When Lascuráin stood down approximately 45 minutes later, Huerta replaced him as president.
Michael II, Russia
Grand Duke Michael Alexandrovich ruled Russia for less than a day in 1917.
When Nicholas II abdicated on March 15, 1917, he removed his son from succession and appointed his brother Michael as his successor. Yet numerous questions surround the legality of the abdication and Michael’s reign.
After meeting with representatives from the new provisional government the day after Nicholas II abdicated, Michael issued a statement. In it, Michael deferred to the will of the people and acknowledged the government as the de facto executive, but neither abdicated nor refused to accept the throne.
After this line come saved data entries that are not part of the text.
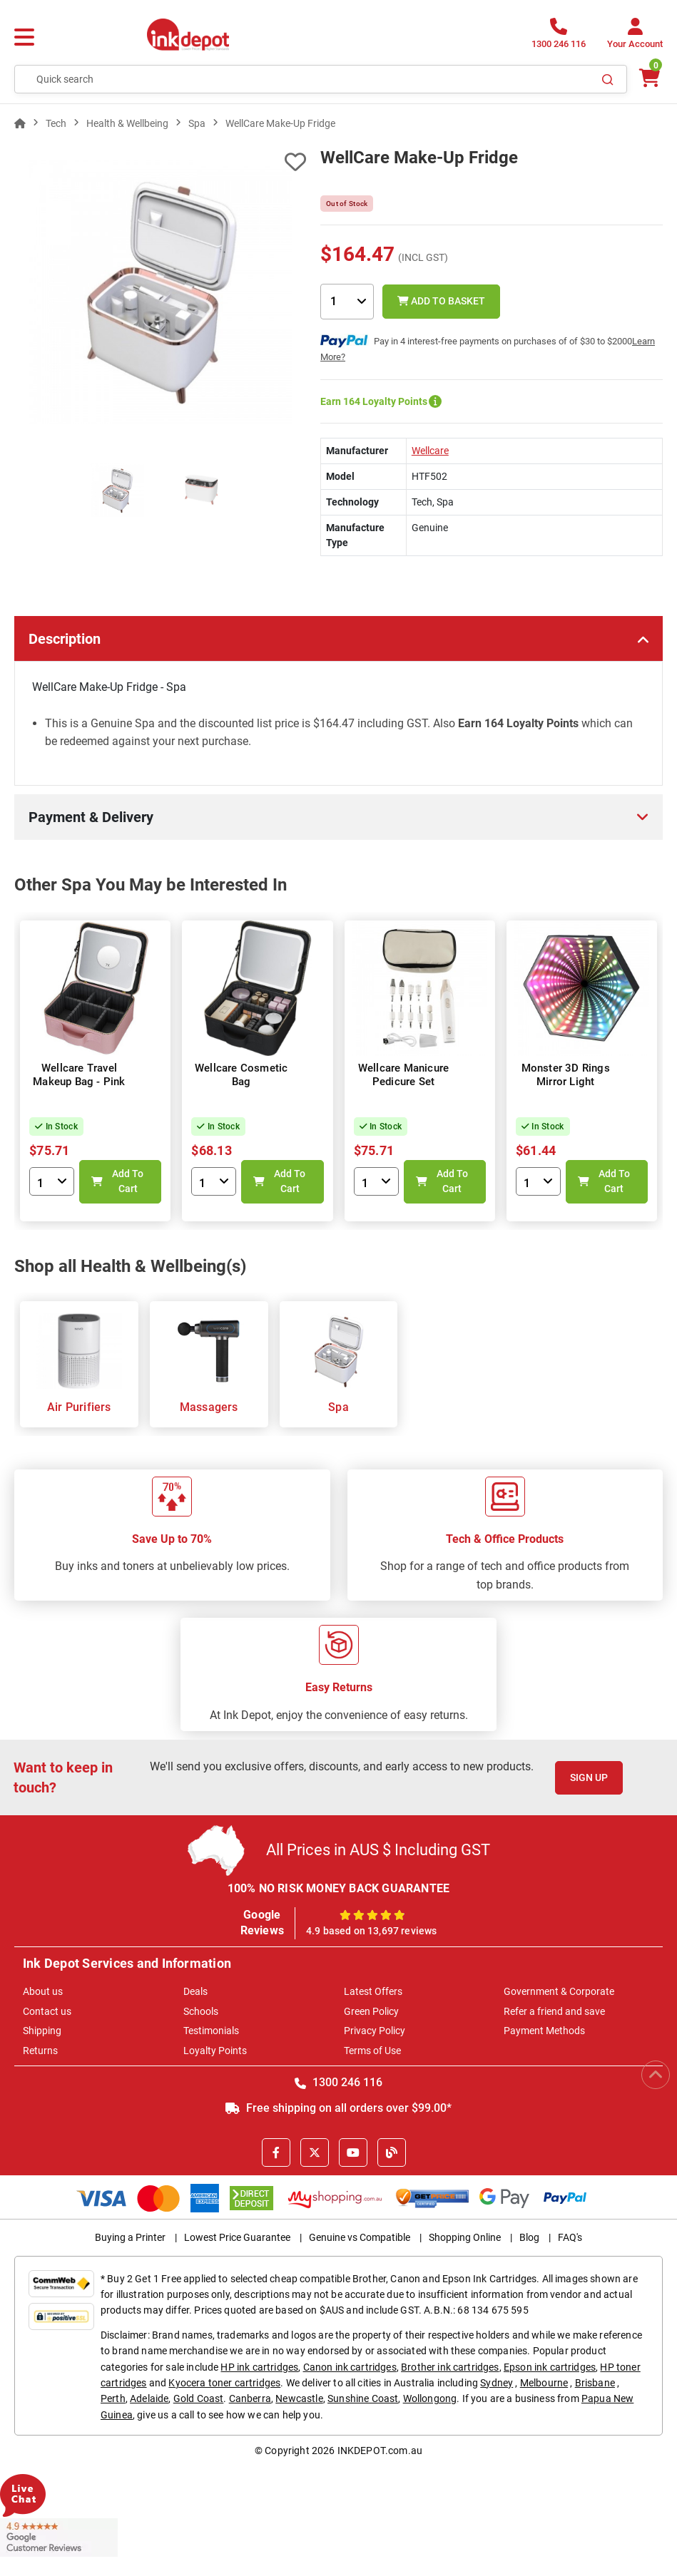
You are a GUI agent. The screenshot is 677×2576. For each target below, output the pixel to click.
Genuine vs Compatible (359, 2237)
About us (43, 1991)
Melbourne (544, 2382)
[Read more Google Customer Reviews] (59, 2536)
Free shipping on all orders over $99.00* (338, 2108)
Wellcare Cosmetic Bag (241, 1075)
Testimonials (211, 2030)
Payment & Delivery (91, 817)
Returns (40, 2050)
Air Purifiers (79, 1407)
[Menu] (24, 38)
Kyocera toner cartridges (224, 2382)
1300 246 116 (338, 2082)
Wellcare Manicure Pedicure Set (403, 1075)
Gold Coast (198, 2398)
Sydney (496, 2382)
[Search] (607, 79)
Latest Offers (373, 1991)
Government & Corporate (559, 1991)
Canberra (250, 2398)
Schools (200, 2011)
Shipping (42, 2030)
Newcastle (298, 2398)
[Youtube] (353, 2152)
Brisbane (595, 2382)
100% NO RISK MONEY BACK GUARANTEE (339, 1888)
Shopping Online (465, 2237)
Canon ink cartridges (350, 2367)
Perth (113, 2398)
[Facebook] (276, 2152)
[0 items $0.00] (648, 78)
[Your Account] (635, 37)
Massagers (209, 1407)
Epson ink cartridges (550, 2367)
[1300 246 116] (558, 37)
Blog (529, 2237)
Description (65, 638)
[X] (314, 2152)
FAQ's (570, 2237)
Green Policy (371, 2011)
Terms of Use (372, 2050)
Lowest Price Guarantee (237, 2237)
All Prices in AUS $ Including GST (378, 1850)
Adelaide (149, 2398)
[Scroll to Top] (655, 2075)
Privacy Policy (374, 2030)
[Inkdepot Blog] (391, 2152)
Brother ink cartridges (450, 2367)
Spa (338, 1407)
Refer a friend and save (554, 2011)
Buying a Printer (130, 2237)
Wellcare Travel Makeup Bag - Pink (79, 1075)
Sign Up (589, 1777)
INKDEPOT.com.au (379, 2450)
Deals (195, 1991)
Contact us (47, 2011)
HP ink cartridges (259, 2367)
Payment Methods (544, 2030)
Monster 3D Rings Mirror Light (565, 1075)
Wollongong (430, 2398)
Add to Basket (441, 301)
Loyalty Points (215, 2050)
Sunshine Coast (362, 2398)
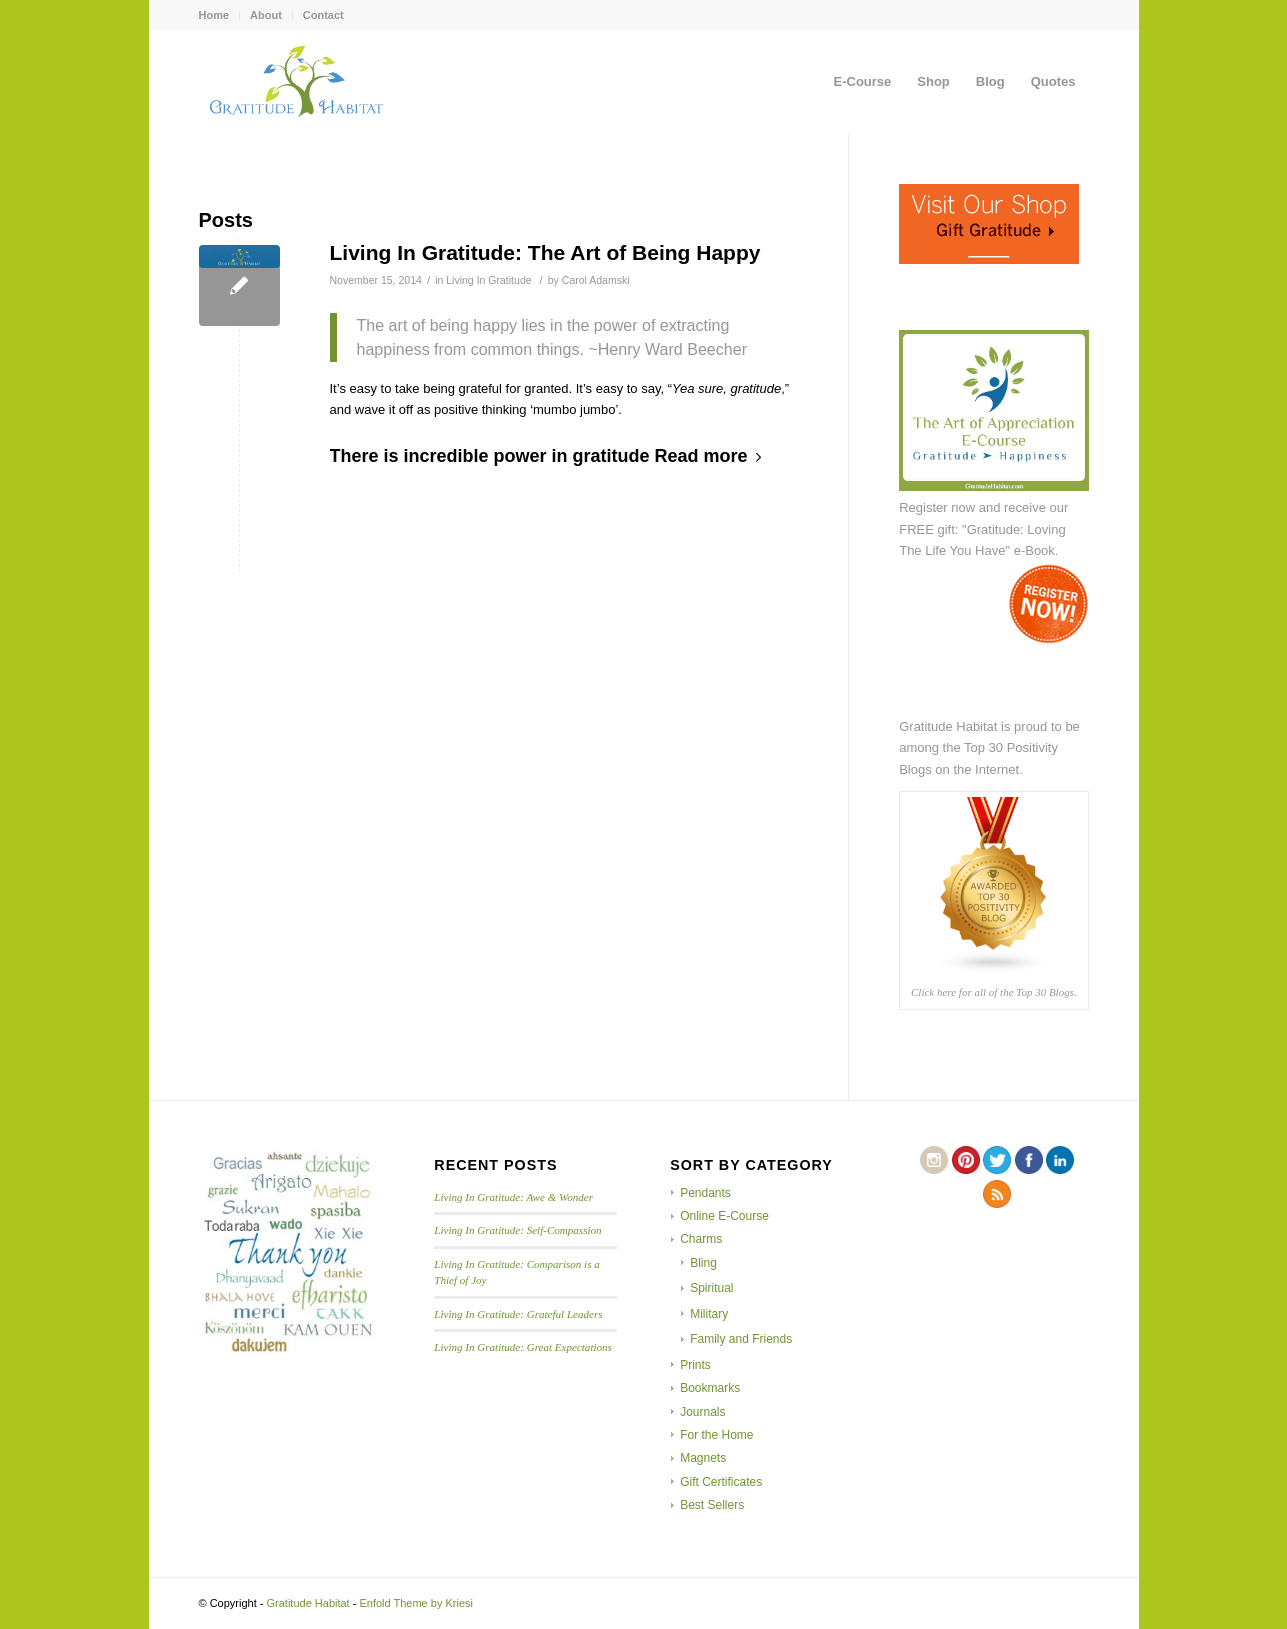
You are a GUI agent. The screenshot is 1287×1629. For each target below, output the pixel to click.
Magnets (703, 1458)
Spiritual (711, 1288)
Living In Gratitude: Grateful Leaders (518, 1314)
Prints (695, 1365)
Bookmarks (710, 1388)
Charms (701, 1239)
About (266, 15)
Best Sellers (712, 1505)
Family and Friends (741, 1339)
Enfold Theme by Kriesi (416, 1603)
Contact (323, 15)
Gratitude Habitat (308, 1603)
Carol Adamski (596, 280)
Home (214, 15)
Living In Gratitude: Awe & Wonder (513, 1197)
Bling (703, 1263)
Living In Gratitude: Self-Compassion (517, 1230)
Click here (933, 992)
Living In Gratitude (488, 280)
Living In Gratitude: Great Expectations (523, 1347)
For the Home (716, 1435)
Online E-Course (724, 1216)
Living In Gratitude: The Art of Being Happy (545, 252)
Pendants (705, 1193)
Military (709, 1314)
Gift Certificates (721, 1482)
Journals (702, 1412)
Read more (712, 456)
There were roughly 16 to 20 hours between Nicholas II’s abdication and the signing of Michael’s manifesto.
Joseph Goebbels, Germany
Joseph Goebbels was the Chancellor of Germany for no more than a day in 1945.
In April 1945 – towards the end of the Second World War – Adolf Hitler was holed up in a bunker as Soviet troops scoured Berlin looking for him.
Hitler killed himself on 30 April, and Goebbels – as the only surviving high-level official in the Nazi party – replaced him as Germany’s chancellor.
However, the following day, Goebbels and his wife Magda fatally poisoned their six children before taking their own lives.
Carlos Luz, Brazil
Carlos Luz was acting president of Brazil for three days in 1955.
A political crisis unfolded in 1954 when President Getulio Vargas agreed to take a leave of absence and then committed suicide. Vice President Joao Cafe Filho took over and served until November 1955, when he stepped down due to illness.
As the head of the Chamber of Deputies, the presidency went to Luz.
He led for three days before being deposed by the minister of defence – with backing from the army – since they feared Luz would not make way for his elected successor Juscelino Kubitschek.